Must Read: Placenta Previa: Causes, Risk, & Treatment

Sign and symptoms

  • Foetal distress - Abnormalities in foetal heart rate as measured by an electronic monitor, this is the most important sign and is present in 79-89% of the patient with uterine rupture.
  • Lesser intensity contraction or no feeling of uterine contraction
  • Sharp onset of pain at the sight of the previous scar
  • Excessive vaginal bleeding
  • Dizziness and loss of consciousness
  • Sliding back of the baby with the uterus

These are indicative symptoms, and proper diagnoses by experts are required to confirm it.

Timely diagnosis and commencement of treatment as quickly as possible to prevent complications

It is necessary to stabilize the mother, the foetus should be delivered within 10 to 37 minutes of rapture to avoid further complications to both mother and child. The newborn baby may require neonatal intensive care unit admission and observation.
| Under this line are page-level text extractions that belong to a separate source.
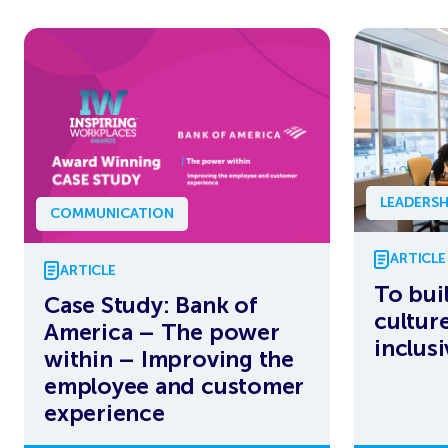
LEADERSH
COMMUNICATION
ARTICLE
ARTICLE
To bui
Case Study: Bank of
culture
America – The power
inclus
within – Improving the
employee and customer
experience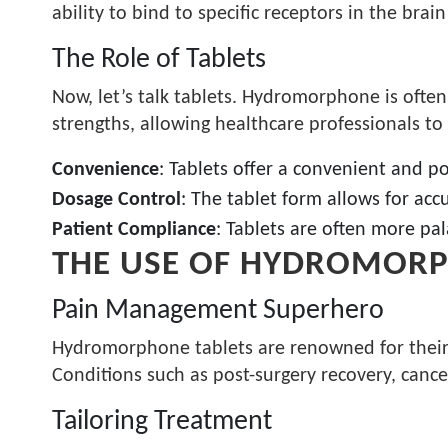
ability to bind to specific receptors in the brai
The Role of Tablets
Now, let’s talk tablets. Hydromorphone is often
strengths, allowing healthcare professionals to
Convenience
: Tablets offer a convenient and p
Dosage Control
: The tablet form allows for ac
Patient Compliance
: Tablets are often more pa
THE USE OF HYDROMORP
Pain Management Superhero
Hydromorphone tablets are renowned for their ef
Conditions such as post-surgery recovery, canc
Tailoring Treatment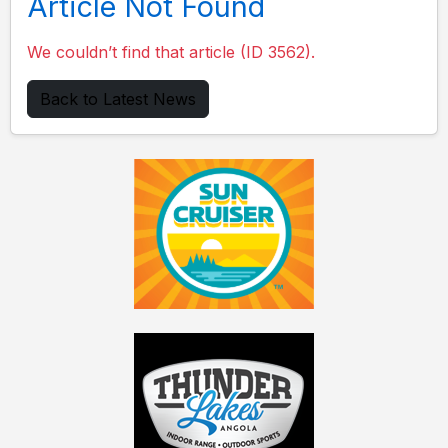
Article Not Found
We couldn’t find that article (ID 3562).
Back to Latest News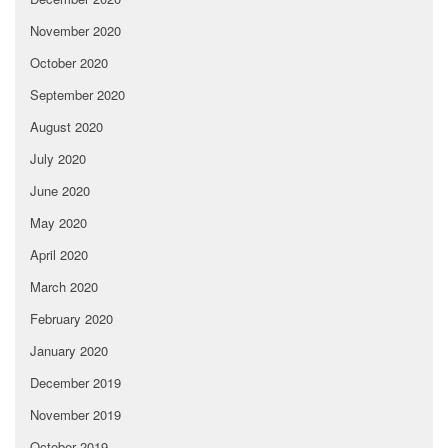
November 2020
October 2020
September 2020
August 2020
July 2020
June 2020
May 2020
April 2020
March 2020
February 2020
January 2020
December 2019
November 2019
October 2019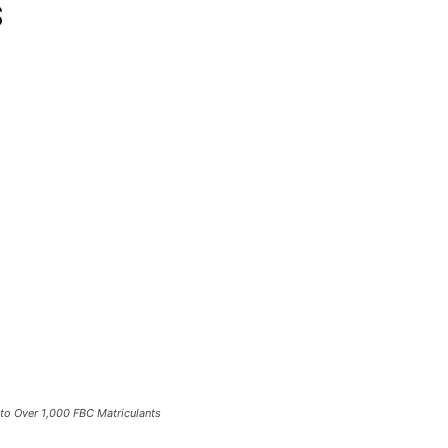
s
to Over 1,000 FBC Matriculants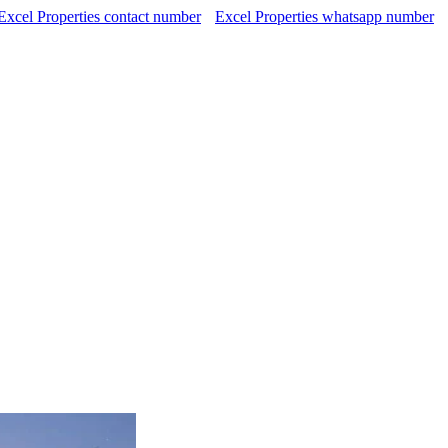
Excel Properties contact number
Excel Properties whatsapp number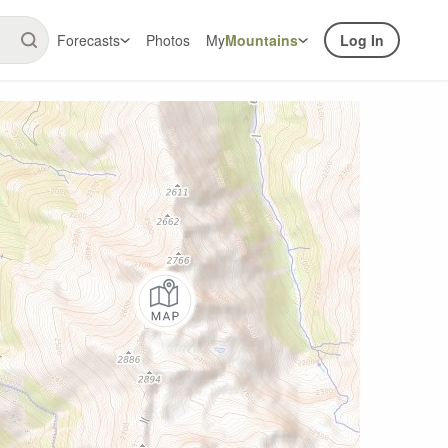
Forecasts
Photos
My
Mountains
Log In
This may also require surgical intervention.

It is better to take preventive steps to minimize the risk:

  • Pregnancy before 30 years
  • Have natural delivery as far as possible
  • The spacing of at least 2 years between 2 births, especially in case of cesarean section
  • Immediately consult your doctor when something unusual is felt
  • Take the advice of your doctor

Must Read: VBAC – What It Is and What it Takes One to Attempt it

Doctors too should take the following precautions:

  • Identify high-risk cases
  • Do an MRI and try to predict the event
  • Counsel and inform the mother about the following condition

  • Closely monitor foetal heart rate and foetal activity
  • Depending on the risk factor take a timely decision on whether to conduct a trial of labor or opt for C section

Best way to avoid uterine rupture is by being aware and alert.